#### What the exercise asks
Please repeat exactly the lines below from the one containing "Departments" down to the one containing "Online Sunshine", both included, and nothing else.

#### Information shown
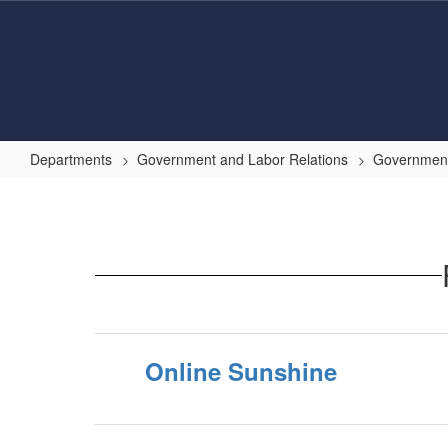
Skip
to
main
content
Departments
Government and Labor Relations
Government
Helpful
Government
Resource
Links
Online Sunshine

...

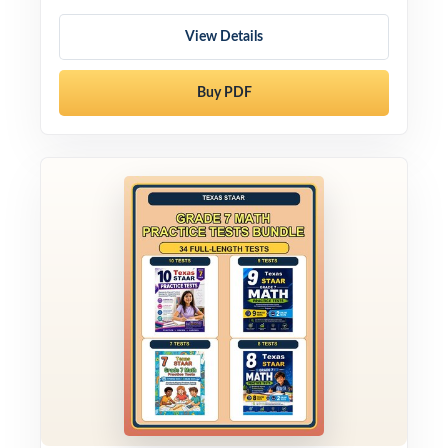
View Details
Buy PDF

#### Answer space
Departments
Government and Labor Relations
Government
Helpful
Government
Resource
Links
Online Sunshine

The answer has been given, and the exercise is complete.